24. Lorien besieged
The heavy dub-dub-dub of the battle drums thrummed through the ground even before they reached the northern borders. The tramp of marching feet and the baleful rhythm of axe-shafts and war-hammers beating on wood and hide shields jarred the very air. The orcs were confident, they were many; they would crush the White-faces – drink their blood and smash their bones to dust. They would torch their precious trees and piss on the hot ashes! They lurched forward in a dark flood of rage and bile, eager for slashing, stabbing, skewering, tearing, ripping asunder with their bare hands…
The pale arrows whistled through the air, falling like rods of white rain from the black night sky. Many looked up instinctively and paid for it with shafts in eyes and throats and gaping mouths.

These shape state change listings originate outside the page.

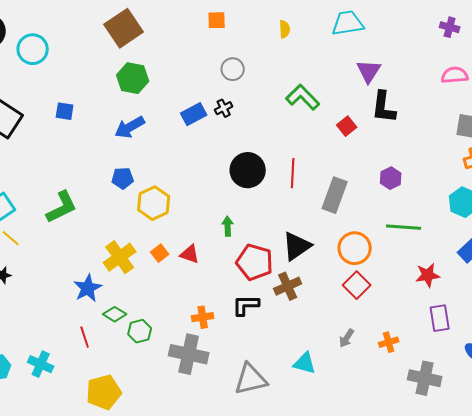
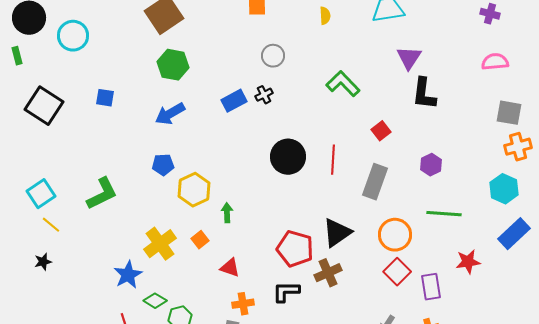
red square: (347, 126) -> (381, 131), moved
green arrow: (228, 226) -> (227, 213), moved
red triangle: (190, 254) -> (230, 268), moved
purple rectangle: (440, 318) -> (431, 287), moved

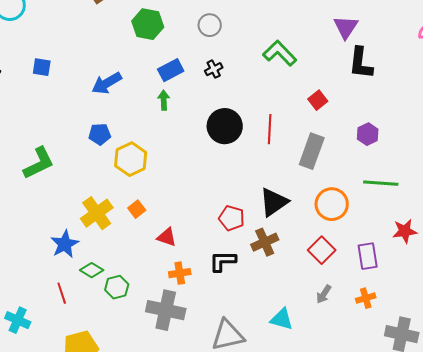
green hexagon: (173, 65) -> (148, 24), moved
black cross: (264, 95) -> (214, 69), moved
green arrow: (227, 213) -> (164, 100), moved
red pentagon: (295, 249) -> (232, 218), size x0.7
red square: (397, 272) -> (322, 250), moved

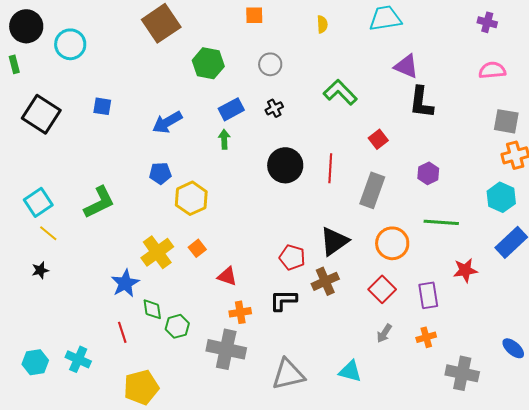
purple triangle: (346, 27) -> (406, 66), turned -40
green diamond: (92, 270) -> (152, 309), turned 50
cyan triangle: (282, 319) -> (350, 371), moved

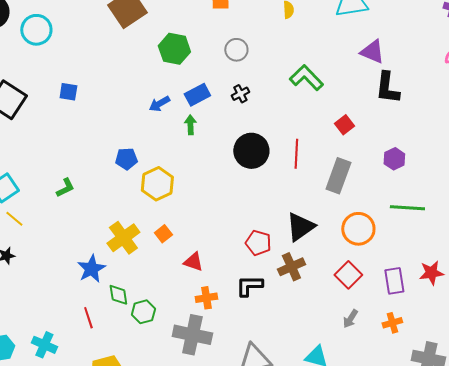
blue arrow: (167, 122) -> (159, 104), moved, size x0.7
green L-shape: (99, 202) -> (65, 188), size x0.6
red star: (465, 270) -> (431, 273), moved

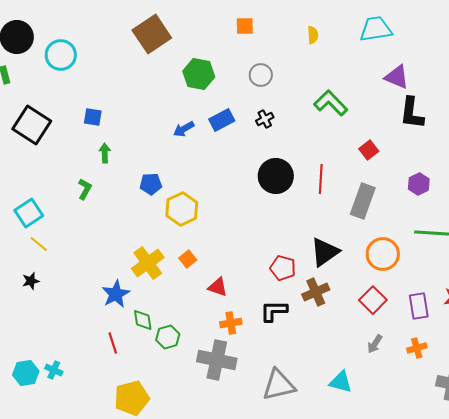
green arrow: (190, 125) -> (105, 153), moved
green L-shape: (65, 188) -> (85, 189), moved, turned -35
cyan cross: (44, 345) -> (54, 370), moved, size x0.7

Harsh screams sounded louder than banging axes; the drums beat louder and re-doubled the rhythm as the commanders urged the slavering snarling mass forward towards the trees.

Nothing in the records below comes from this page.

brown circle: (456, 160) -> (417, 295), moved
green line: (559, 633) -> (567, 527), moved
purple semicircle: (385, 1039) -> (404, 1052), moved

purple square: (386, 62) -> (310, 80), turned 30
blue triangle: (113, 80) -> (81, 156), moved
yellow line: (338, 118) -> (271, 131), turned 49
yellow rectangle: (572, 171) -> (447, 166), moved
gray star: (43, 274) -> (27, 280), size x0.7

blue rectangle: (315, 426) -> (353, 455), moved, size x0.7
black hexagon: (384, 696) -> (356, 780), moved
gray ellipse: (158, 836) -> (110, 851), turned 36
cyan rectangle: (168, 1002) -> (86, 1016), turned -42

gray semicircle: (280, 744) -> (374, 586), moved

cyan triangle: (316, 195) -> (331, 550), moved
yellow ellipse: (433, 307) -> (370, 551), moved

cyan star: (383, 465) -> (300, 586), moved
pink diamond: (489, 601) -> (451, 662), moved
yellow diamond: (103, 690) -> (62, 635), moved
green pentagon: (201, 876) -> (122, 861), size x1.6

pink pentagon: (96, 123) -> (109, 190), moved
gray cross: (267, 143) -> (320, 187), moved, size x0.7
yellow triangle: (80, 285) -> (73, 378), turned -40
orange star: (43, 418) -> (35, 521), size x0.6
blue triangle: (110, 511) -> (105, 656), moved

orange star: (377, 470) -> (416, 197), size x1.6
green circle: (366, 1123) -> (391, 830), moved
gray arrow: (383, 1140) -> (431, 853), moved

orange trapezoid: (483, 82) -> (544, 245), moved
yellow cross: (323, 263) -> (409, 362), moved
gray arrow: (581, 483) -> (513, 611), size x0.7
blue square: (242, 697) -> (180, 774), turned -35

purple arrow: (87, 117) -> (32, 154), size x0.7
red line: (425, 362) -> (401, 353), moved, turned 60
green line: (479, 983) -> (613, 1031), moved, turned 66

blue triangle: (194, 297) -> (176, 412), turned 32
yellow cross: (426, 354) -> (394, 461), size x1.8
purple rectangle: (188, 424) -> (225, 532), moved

Another fusillade of arrows filled the sky. This time the canny put up their shields to ward off death, but death came straight at them, arrows fired straight and low from the base of the trees. The mob howled as they writhed, some falling dead, others dragging the agonising pale steel from their flesh. Maddened, enraged beyond thought, the nearest orcs screamed and charged through the hail of deadly arrows towards the trees. Many of them fell, their bodies becoming obstacles to those behind, who either leaped over or slumped across them, pierced by elven arrows, soaking the ground with black blood. The heaped bodies became barriers to shelter behind from the assault of whistling, death-dealing arrows.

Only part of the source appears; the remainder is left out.